Mary Stuart Masterson's film debut, playing the daughter of actress Katharine Ross and of her own father, actor Peter Masterson.
Author Ira Levin was originally going to write this as a stage play, until he realized there were too many characters and opted to turn it into a novel instead, which the film was based on.
After the movie was released, there was a feminist demonstration against it, decrying it as being sexist. One of the protesters hit director Bryan Forbes over the head with her umbrella. Katharine Ross commented on the incident in the documentary The Stepford Life (2001) about the making of the movie, stating that this was a powerful testimony to how the movie affected the protesters.
When Joanna goes to the city to show her photos at a gallery, the large black and white photo in the gallery window is of Lewis Carroll, author of Alice in Wonderland. Under his real name (Charles Lutwidge Dodgson), he was a well-known Victorian photographer, especially of children.
Director Bryan Forbes claims that Diane Keaton turned down the role of Joanna the night before signing her contract, because her analyst got "bad vibes" from the script.
Jordan Peele's social thriller, Get Out (2017), which has become one of the most successful debut movies by a director, was directly influenced by The Stepford Wives. Peele has openly acknowledged as much in interviews, citing The Stepford Wives and Roman Polanski's Rosemary's Baby (1968) as two of his favorite movies.
The original draft of the screenplay called for the women to wear miniskirts. Supposedly, once director Bryan Forbes cast his wife, Nanette Newman, as one of the wives, this changed. Ms. Newman did not have the figure for such revealing clothing, and the women were dressed instead in feminine but modest wardrobe. The remake, The Stepford Wives (2004), attempted to correct this design problem.
Brian De Palma was approached to direct in early 1974, due to the surprise success of Sisters (1972). However, the offer was rescinded when screenwriter William Goldman refused to work with DePalma, and DePalma ended up filming the suspense melodrama Obsession (1976) instead.
Neither film version of The Stepford Wives was very successful at the box office, although the 1975 version was well-reviewed and continues to develop a cult following. The 2004 version was pummeled by the critics and roundly despised by everyone, even some of the people who made it.
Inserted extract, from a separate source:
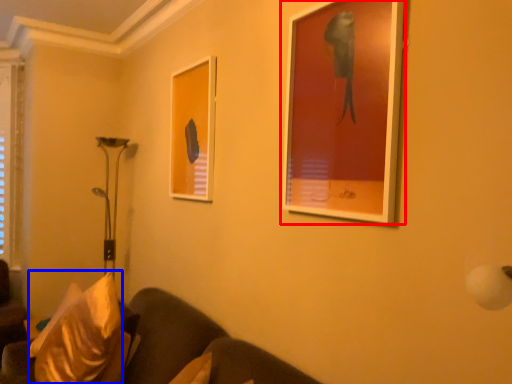 Question: Which object is further to the camera taking this photo, picture frame (highlighted by a red box) or pillow (highlighted by a blue box)?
Joanna Cassidy was cast in the role of Bobbie by producer Edgar J. Scherick, and actually shot a few scenes, but was abruptly fired and replaced by Paula Prentiss, who had recently given birth to her first child.
Casting directors used actresses Mary Tyler Moore and Valerie Harper, (aka Mary Richards and Rhoda Morganstern), as prototypes for the Joanna and Bobbie characters.
This became one of the first major studio releases not to be given a proper circuit release in the UK following its poor box office showing in the US.
When Bobbie Markowe says, "I don't want to squeeze the goddamn Charmin!", this is a reference to a television advertisement for Charmin, a brand of toilet paper, which was heavily promoted in the US in the 1970s.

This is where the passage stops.